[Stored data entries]
•••

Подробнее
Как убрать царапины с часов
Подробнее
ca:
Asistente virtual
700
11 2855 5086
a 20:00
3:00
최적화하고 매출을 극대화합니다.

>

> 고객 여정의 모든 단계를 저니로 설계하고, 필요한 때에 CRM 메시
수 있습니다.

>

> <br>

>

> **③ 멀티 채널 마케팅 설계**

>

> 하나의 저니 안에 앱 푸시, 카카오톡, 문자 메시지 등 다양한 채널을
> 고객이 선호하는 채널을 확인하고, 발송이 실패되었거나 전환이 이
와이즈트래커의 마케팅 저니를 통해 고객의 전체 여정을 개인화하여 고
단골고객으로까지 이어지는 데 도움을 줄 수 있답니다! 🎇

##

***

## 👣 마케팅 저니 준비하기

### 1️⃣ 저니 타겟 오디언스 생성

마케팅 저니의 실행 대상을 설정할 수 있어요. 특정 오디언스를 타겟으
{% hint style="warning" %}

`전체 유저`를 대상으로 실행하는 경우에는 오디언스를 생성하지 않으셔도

•••

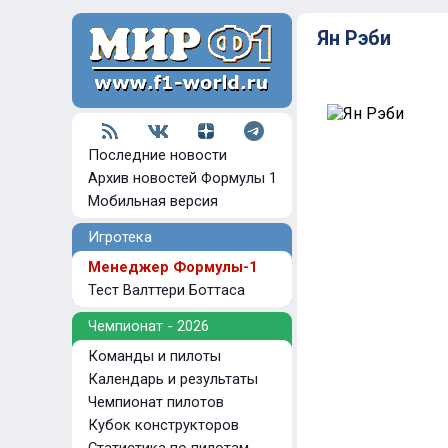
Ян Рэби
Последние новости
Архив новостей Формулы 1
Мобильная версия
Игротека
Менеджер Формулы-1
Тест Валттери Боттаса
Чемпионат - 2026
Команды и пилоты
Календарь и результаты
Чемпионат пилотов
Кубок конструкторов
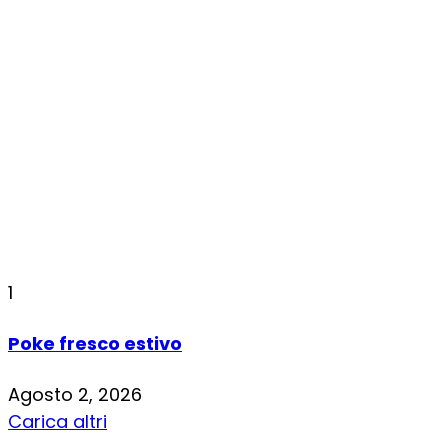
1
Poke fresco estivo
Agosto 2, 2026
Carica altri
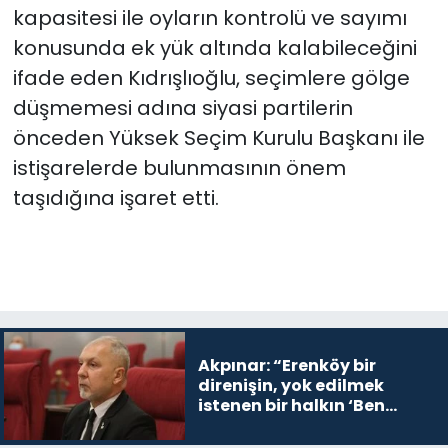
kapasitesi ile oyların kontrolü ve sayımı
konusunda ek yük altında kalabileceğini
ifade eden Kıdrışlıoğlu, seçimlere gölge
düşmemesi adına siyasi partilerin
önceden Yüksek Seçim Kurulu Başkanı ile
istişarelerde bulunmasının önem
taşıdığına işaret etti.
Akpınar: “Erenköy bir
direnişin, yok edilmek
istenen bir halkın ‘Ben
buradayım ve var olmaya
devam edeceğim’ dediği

•••

» The problem
Go through the entries above and report how many lines hold the word "Формулы". Nothing but the number is needed.

» Written response
2